Problem statement →
Everything from the line with "坊间少数保证学生做到[听声默书]，课程一般" to the end of the entries should be copied exactly, and nothing else.

Data to process →
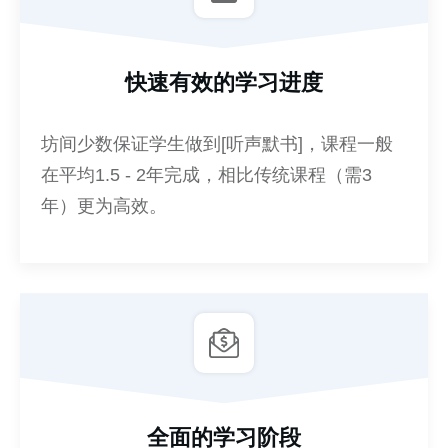
快速有效的学习进度
坊间少数保证学生做到[听声默书]，课程一般
在平均1.5 - 2年完成，相比传统课程（需3
年）更为高效。
全面的学习阶段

Solution to this problem →
坊间少数保证学生做到[听声默书]，课程一般
在平均1.5 - 2年完成，相比传统课程（需3
年）更为高效。
全面的学习阶段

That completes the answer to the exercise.